BEGIN Dataset records
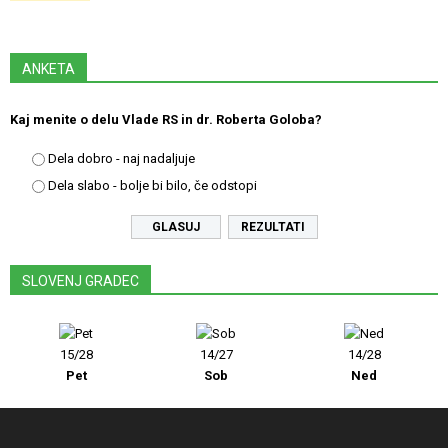
ANKETA
Kaj menite o delu Vlade RS in dr. Roberta Goloba?
Dela dobro - naj nadaljuje
Dela slabo - bolje bi bilo, če odstopi
REZULTATI
SLOVENJ GRADEC
15/28
14/27
14/28
Pet
Sob
Ned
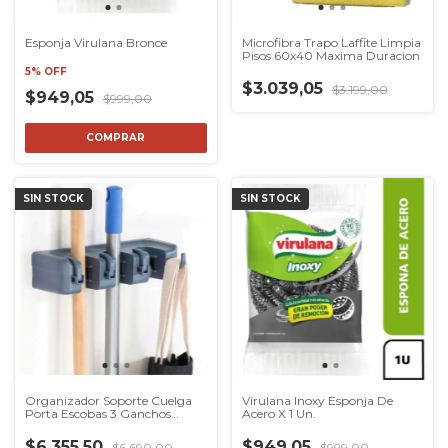
Esponja Virulana Bronce
Microfibra Trapo Laffite Limpia
Pisos 60x40 Maxima Duracion
5% OFF
$3.039,05
$3.199,00
$949,05
$999,00
SIN STOCK
SIN STOCK
Organizador Soporte Cuelga
Virulana Inoxy Esponja De
Porta Escobas 3 Ganchos
Acero X 1 Un.
Escobero
$6.355,50
$949,05
$6.690,00
$999,00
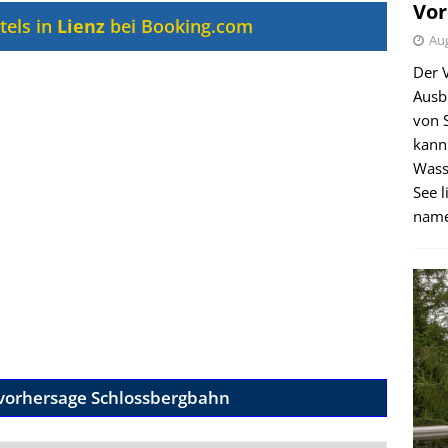
Vor
tels in
Lienz
bei Booking.com
Aug
Der 
Ausb
von 
kann
Wass
See l
name
vorhersage Schlossbergbahn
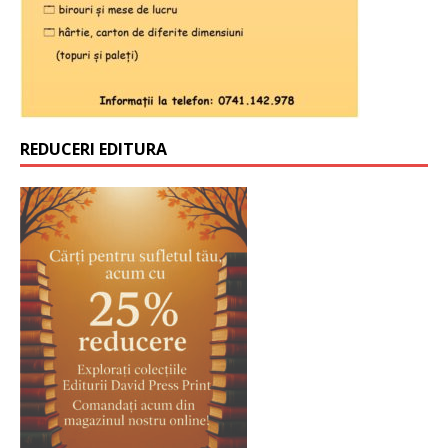
REDUCERI EDITURA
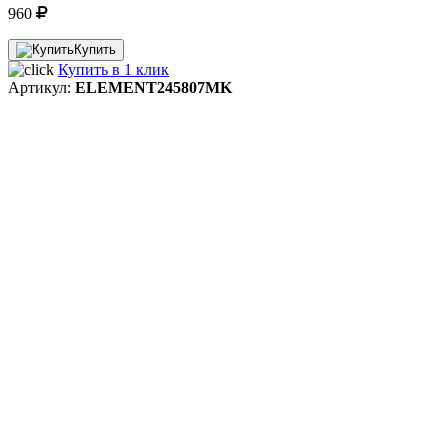
960
Купить
Купить в 1 клик
Артикул:
ELEMENT245807MK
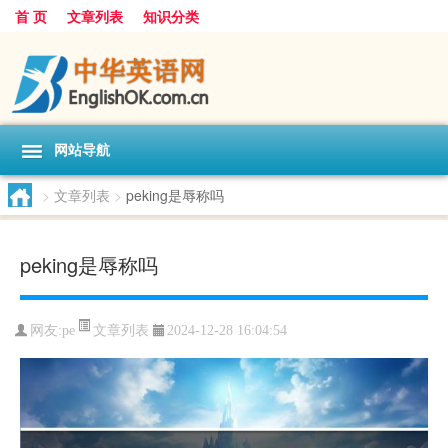
首 页
文章列表
知识分类
网站导航
>
文章列表
>
peking是辱称吗
peking是辱称吗
文章列表
网友:
pe
2024-12-28 16:04:54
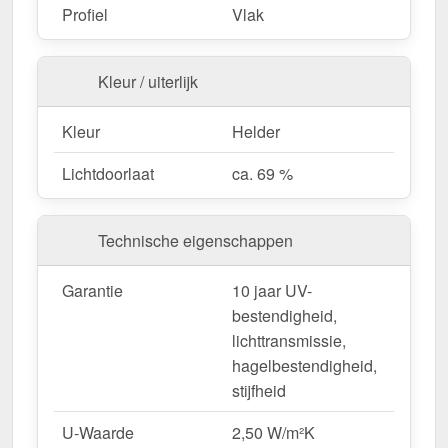
duurzaam.
Profiel
Vlak
Bestel nu uw Alumon lichtstraat | Type 1/7 –
Kleur / uiterlijk
Inclusief bevestiging en met 10 jaar UV-
bestendigheid, lichttransmissie,
Kleur
Helder
hagelbestendigheid, stijfheid garantie!
Lichtdoorlaat
ca. 69 %
Licht, sterk & duurzaam – perfect voor elk project!
Opgelet:
Kopschotten optioneel te bestellen.
Technische eigenschappen
Wegens maatwerk / customisatie van herroepingsrecht uitgezonderd
Garantie
10 jaar UV-
bestendigheid,
lichttransmissie,
hagelbestendigheid,
stijfheid
U-Waarde
2,50 W/m²K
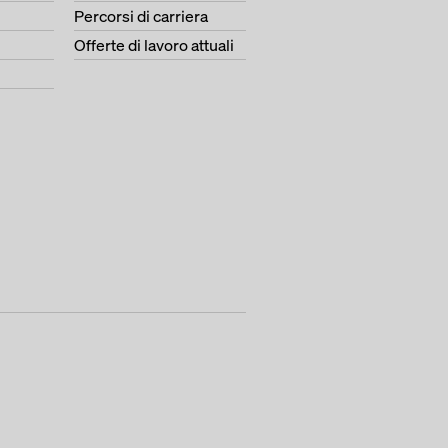
Percorsi di carriera
Offerte di lavoro attuali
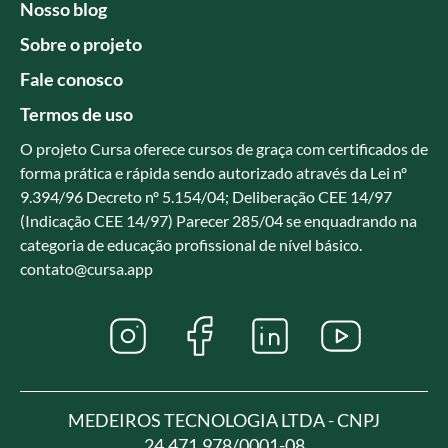
Nosso blog
Sobre o projeto
Fale conosco
Termos de uso
O projeto Cursa oferece cursos de graça com certificados de
forma prática e rápida sendo autorizado através da Lei nº
9.394/96 Decreto nº 5.154/04; Deliberação CEE 14/97
(Indicação CEE 14/97) Parecer 285/04 se enquadrando na
categoria de educação profissional de nível básico.
contato@cursa.app
MEDEIROS TECNOLOGIA LTDA - CNPJ
24.471.978/0001-08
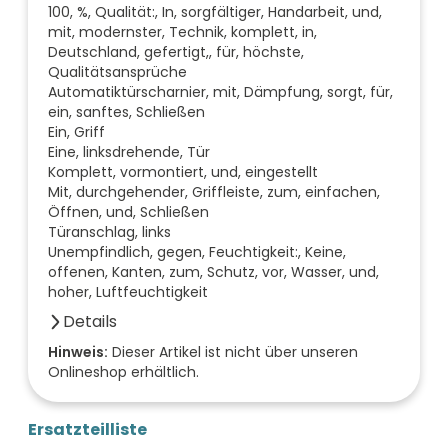
100, %, Qualität:, In, sorgfältiger, Handarbeit, und,
mit, modernster, Technik, komplett, in,
Deutschland, gefertigt,, für, höchste,
Qualitätsansprüche
Automatiktürscharnier, mit, Dämpfung, sorgt, für,
ein, sanftes, Schließen
Ein, Griff
Eine, linksdrehende, Tür
Komplett, vormontiert, und, eingestellt
Mit, durchgehender, Griffleiste, zum, einfachen,
Öffnen, und, Schließen
Türanschlag, links
Unempfindlich, gegen, Feuchtigkeit:, Keine,
offenen, Kanten, zum, Schutz, vor, Wasser, und,
hoher, Luftfeuchtigkeit
Details
Anzahl der Fächer (Stück)
Hinweis:
Dieser Artikel ist nicht über unseren
Onlineshop erhältlich.
0
Anzahl der Türen (Stück)
1
Ersatzteilliste
Farbe der Front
END Dataset records
* **Brief**: Return the complete data unchanged and include none of the pictures.

* **Problem solution**:
ANKETA
Kaj menite o delu Vlade RS in dr. Roberta Goloba?
Dela dobro - naj nadaljuje
Dela slabo - bolje bi bilo, če odstopi
REZULTATI
SLOVENJ GRADEC
15/28
14/27
14/28
Pet
Sob
Ned
Esponja Virulana Bronce
Microfibra Trapo Laffite Limpia
Pisos 60x40 Maxima Duracion
5% OFF
$3.039,05
$3.199,00
$949,05
$999,00
SIN STOCK
SIN STOCK
Organizador Soporte Cuelga
Virulana Inoxy Esponja De
Porta Escobas 3 Ganchos
Acero X 1 Un.
Escobero
$6.355,50
$949,05
$6.690,00
$999,00
Vor
tels in
Lienz
bei Booking.com
Aug
Der 
Ausb
von 
kann
Wass
See l
name
vorhersage Schlossbergbahn
REDUCERI EDITURA
960
Купить
Купить в 1 клик
Артикул:
ELEMENT245807MK
首 页
文章列表
知识分类
网站导航
>
文章列表
>
peking是辱称吗
peking是辱称吗
文章列表
网友:
pe
2024-12-28 16:04:54
duurzaam.
Profiel
Vlak
Bestel nu uw Alumon lichtstraat | Type 1/7 –
Kleur / uiterlijk
Inclusief bevestiging en met 10 jaar UV-
bestendigheid, lichttransmissie,
Kleur
Helder
hagelbestendigheid, stijfheid garantie!
Lichtdoorlaat
ca. 69 %
Licht, sterk & duurzaam – perfect voor elk project!
Opgelet:
Kopschotten optioneel te bestellen.
Technische eigenschappen
Wegens maatwerk / customisatie van herroepingsrecht uitgezonderd
Garantie
10 jaar UV-
bestendigheid,
lichttransmissie,
hagelbestendigheid,
stijfheid
U-Waarde
2,50 W/m²K
Percorsi di carriera
Offerte di lavoro attuali
Nosso blog
Sobre o projeto
Fale conosco
Termos de uso
O projeto Cursa oferece cursos de graça com certificados de
forma prática e rápida sendo autorizado através da Lei nº
9.394/96 Decreto nº 5.154/04; Deliberação CEE 14/97
(Indicação CEE 14/97) Parecer 285/04 se enquadrando na
categoria de educação profissional de nível básico.
contato@cursa.app
MEDEIROS TECNOLOGIA LTDA - CNPJ
24.471.978/0001-08
100, %, Qualität:, In, sorgfältiger, Handarbeit, und,
mit, modernster, Technik, komplett, in,
Deutschland, gefertigt,, für, höchste,
Qualitätsansprüche
Automatiktürscharnier, mit, Dämpfung, sorgt, für,
ein, sanftes, Schließen
Ein, Griff
Eine, linksdrehende, Tür
Komplett, vormontiert, und, eingestellt
Mit, durchgehender, Griffleiste, zum, einfachen,
Öffnen, und, Schließen
Türanschlag, links
Unempfindlich, gegen, Feuchtigkeit:, Keine,
offenen, Kanten, zum, Schutz, vor, Wasser, und,
hoher, Luftfeuchtigkeit
Details
Anzahl der Fächer (Stück)
Hinweis:
Dieser Artikel ist nicht über unseren
Onlineshop erhältlich.
0
Anzahl der Türen (Stück)
1
Ersatzteilliste
Farbe der Front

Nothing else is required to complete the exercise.